Conversely, McCain did, in fact, make moves to the right that eventually won over the base, but I don’t think he did it quickly enough. However, if you win with (or lose without) your base, what about the highly-touted independents that were supposed to make McCain so popular? The answer is…
3. …they largely split between the two candidates, which throws out all the conventional wisdom on how to win elections. It’s been all about the "bell curve", that huge group of voters in the center; neither Left or Right. In a race between a center-Right candidate and a hard-Left one, the conventional wisdom was that the more centrist candidate would pull in the middle in droves. That didn’t happen. Karl Rove, love ‘im or hate ‘im, was right, as Dan McLaughlin noted on Redstate:
Karl Rove’s theory – one he perhaps never explicitly articulated, but which was evident in the approach to multiple elections, votes in Congress, and even international coalitions run by his boss, George W. Bush – was, essentially, that you win with your base. You start with the base, you expand it as much as possible by increasing turnout, and then you work outward until you get past 50% – but you don’t compromise more than necessary to get to that goal.
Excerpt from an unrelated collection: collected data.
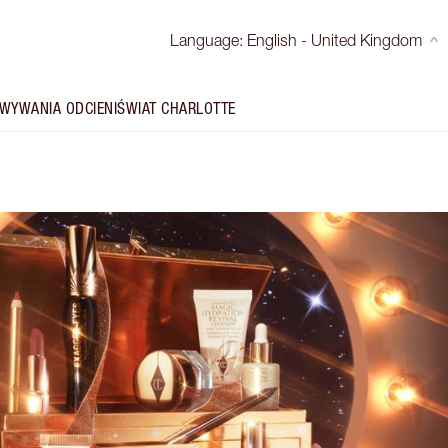
Language
:
English - United Kingdom
WYWANIA ODCIENI
ŚWIAT CHARLOTTE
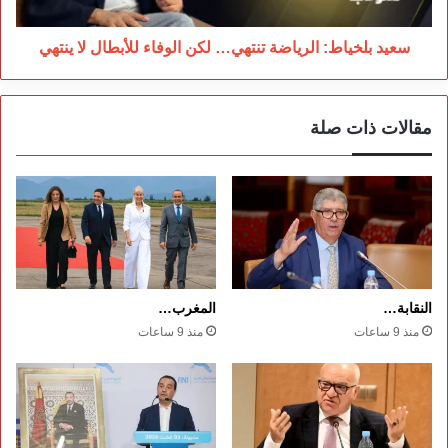
لا
ينتهي
سعيد بلخياط: الرياضة تنتهي… لكن الوفاء للأبطال لا ينتهي
مقالات ذات صلة
النقابة…
المغرب…
منذ 9 ساعات
منذ 9 ساعات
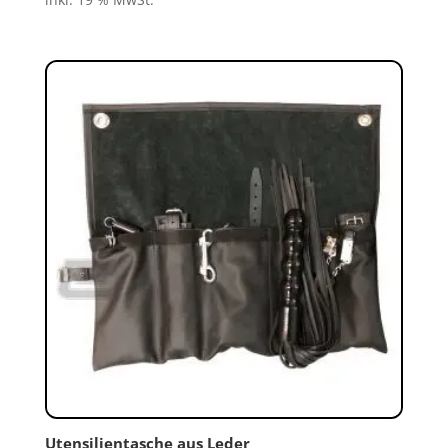
inkl. 19 % MwSt.
Utensilientasche aus Leder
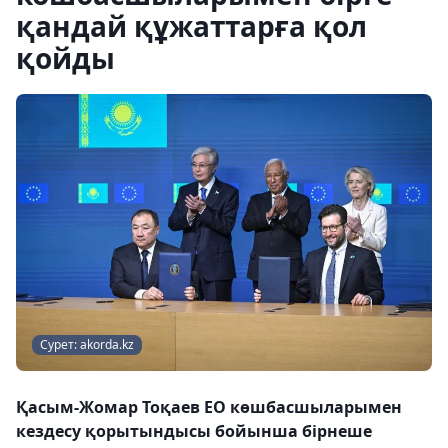
қандай құжаттарға қол
қойды
Сурет: akorda.kz
Қасым-Жомар Тоқаев ЕО көшбасшыларымен
кездесу қорытындысы бойынша бірнеше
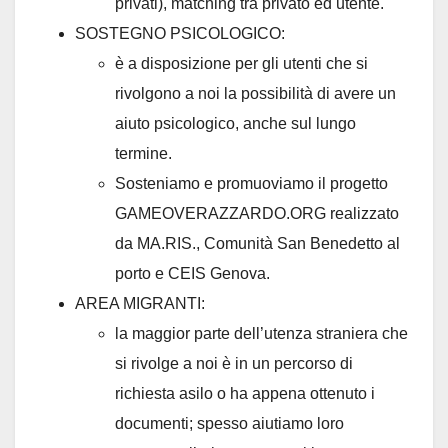
privati), matching tra privato ed utente.
SOSTEGNO PSICOLOGICO:
è a disposizione per gli utenti che si
rivolgono a noi la possibilità di avere un
aiuto psicologico, anche sul lungo
termine.
Sosteniamo e promuoviamo il progetto
GAMEOVERAZZARDO.ORG realizzato
da MA.RIS., Comunità San Benedetto al
porto e CEIS Genova.
AREA MIGRANTI:
la maggior parte dell’utenza straniera che
si rivolge a noi è in un percorso di
richiesta asilo o ha appena ottenuto i
documenti; spesso aiutiamo loro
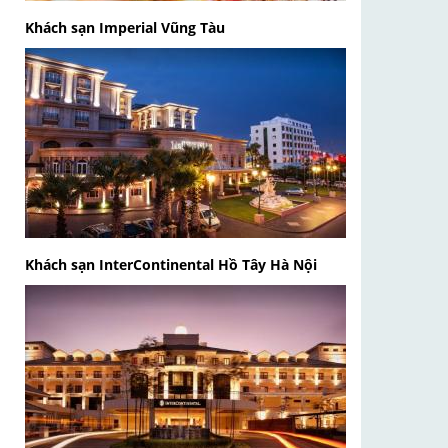
Khách sạn Imperial Vũng Tàu
Khách sạn InterContinental Hồ Tây Hà Nội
Standing in opposition to the Rove theory was what one might call the Beltway Pundit theory, since that’s who were the chief proponents of the theory. The Beltway Pundit theory was, in essence, that America has a great untapped middle, a center that resists ideology and partisanship and would respond to a candidate who could present himself as having a base in the middle of the electorate.
Tonight, we had a classic test of those theories. Barack Obama is nothing if not the pure incarnation on the left of the Rovian theory. He ran in the Democratic primaries as the candidate of the ‘Democratic wing of the Democratic Party.’ His record was pure left-wing all the way. He seems to have brought out a large number of new base voters, in particular African-Americans responding to his racial appeals and voting straight-ticket D. As I’ll discuss in a subsequent post, the process of getting to 50.1% for a figure of the left is more complex and involves more concerted efforts at concealment and dissimulation, but the basic elements of the Rovian strategy are all there.
John McCain, by contrast, was the Platonic ideal Beltway Pundit-style candidate, and his defeat by Obama ensures that his like will not win a national nomination any time soon, in either party. McCain spent many years establishing himself as a pragmatic moderate, dissenting ad nauseum and without a consistent unifying principle from GOP orthodoxy; McCain had veered to the center simply whenever he felt that the Republican position was too far. McCain held enough positions that were in synch with the conservative base to make him minimally acceptable, but nobody ever regarded him as a candidate to excite the conservative base.
Yes, this is essentially a restatement of point 2, but where as #2 is looking from the Right, #3 is looking from the center.
Also keep in mind that the center is where most undecided voters live, some of whom don’t decide who to vote for until they in the voting booth. Reagan won by sticking to his conservative principles and Obama won on his liberal credentials (spreading the wealth around, socializing health care, anti-war). It wasn’t the blowout it should have been, given the perfect storm of an unpopular President, and unpopular war and a tanking economy, but a win is a win.
UPDATE: John Hawkins concurs: Top 7 Reasons Why the GOP Can’t Build a Political Party Around Moderates.
4. McCain was hoist on his own petard; McCain/Feingold. On election night, you could almost hear, in the back of your head, a voice-over saying, "This election brought to you by…campaign finance reform." Another element of the perfect storm for Obama was the fact that he reneged on his promise to stick to public financing and hugely outspent McCain (yet still only managed an average victory). This unconstitutional (in my humble opinion) program restricts free political speech, arguably what the First Amendment is precisely about. McCain/Feingold is dead, for all intents and purposes. At least it’s now irrelevant.
I still respect McCain as a politician and a bridge-builder, and I believe he would have made a far better President than the one we’re going to get. But cheer up, Republicans. At least Obama is going to pay for your gas and your mortgage.